4/18/2010On the train north from Charleston, SC to New York. We’ve passed the trailer villages and the back sides of strip malls in North Charleston and Goose Creek and are heading through freshly forested swamp lands toward the Pee Dee.
I’m very tired. Got to bed about two o’clock last night and set the alarm for 5:30 this morning, barely giving me time to finish all I needed to do before leaving at 8:00 AM. It was closer to 8:30 when I finally left the house, for the second time, after turning around and going back home to turn off the hot-water heater. I had a water-heater leak disaster just a week before departure, which put me back two or three days in the trip preparation process. It was one of those old “photo-finishes,” which become more difficult as I get older.
So this is my last “big trip” as I’ve been telling friends, and I do think it’s time to put the Wanderlust behind me. I’ve seen almost everything in the world I’ve wanted to see. And the stress of ripping myself away from the sedentary pursuits of everyday life feels much more unpleasant than in the past. I was probably mildly addicted to intermittent stress, but I’m sure not feeling a high from this latest round. I hope I’ve paid my dues in grief for this trip and can truly enjoy it.
One of the stressors and detractors of the past two or three weeks is that I have also been trying to close on a house in West Ashley, which will give me more room than I have in the condo. It’s a cute little house where I’ll have more space for friends, like the women’s group or the UU book group. The living room and the dining room are connected, so there’s an open space for company. The house has a screened-in back porch, great for the plants and for sitting outside when the weather’s O.K. But negotiating the purchase has been time consuming and frustrating. Although I have an excellent credit rating, I’m also heavily leveraged for my income. But I have a lot of liquid assets and a good deal of equity in the four properties I own. So we’ll see how that all shakes out. My daughter, Briana will be the limited power-of-attorney for the transaction.
This trip should be fun! I’m hoping to reprise some of the sense of adventure I experienced traveling around Europe on my own in years past, while also saying good-bye to some of the places I loved then and will not see again.
In New York, I’ll spend a couple days with Arlene and then fly to London, where I intend to spend three days at the British Museum. This is a bucket-list item; I've never visited it before. From there, I’ll take the train to Berlin and spend nearly a week with my daughter, Maria, and her family, then go by train to Switzerland for a couple of days, and then on to Italy to visit Guido’s family. After that, I’m signed up for an organ tour (through NPR), which begins in Marseilles, with scheduled stops to see and hear pipe organs throughout the south of France (le Midi).
Following the organ tour, I go back to Heathrow Airport to catch a plane to Kiev and will hook up with a Grand Circle Travel tour of Ukraine, western Russia (especially waterways) and the Baltics (Estonia and Finland).
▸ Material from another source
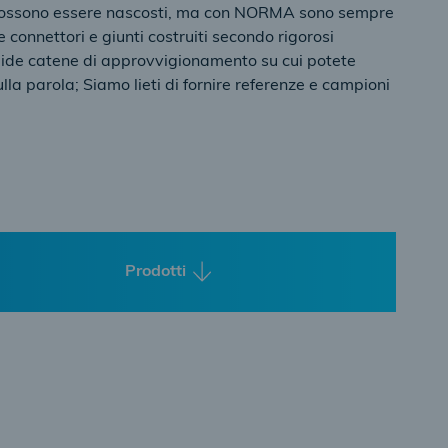
 possono essere nascosti, ma con NORMA sono sempre
re connettori e giunti costruiti secondo rigorosi
lide catene di approvvigionamento su cui potete
la parola; Siamo lieti di fornire referenze e campioni
Prodotti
That trip will last for three weeks or so. Then I’ll fly back to the U.S. from Finland via Heathrow.
Later…I tentatively constructed an itinerary for the Eurail portion of the trip. It looks like I’ll have to make reservations (and maybe even pay supplements) for more than half the legs of this centipede-like journey. Ten trains in all. It’s a good thing I love to ride the rails!
Right now, the scenery outside the window seems like a foreign country. The back-sides of buildings with their trash bins, the weeds thigh-high, Virginia creeper crawling up downspouts toward the eaves. A mound of metal trash rises roof-high in a fenced yard. Two boys stand beside a trestle painting still another layer on the graffiti-festooned cement. A small graveyard sits in the midst of a cultivated field, at the edge of which tilts an off-kilter, rusted tobacco barn.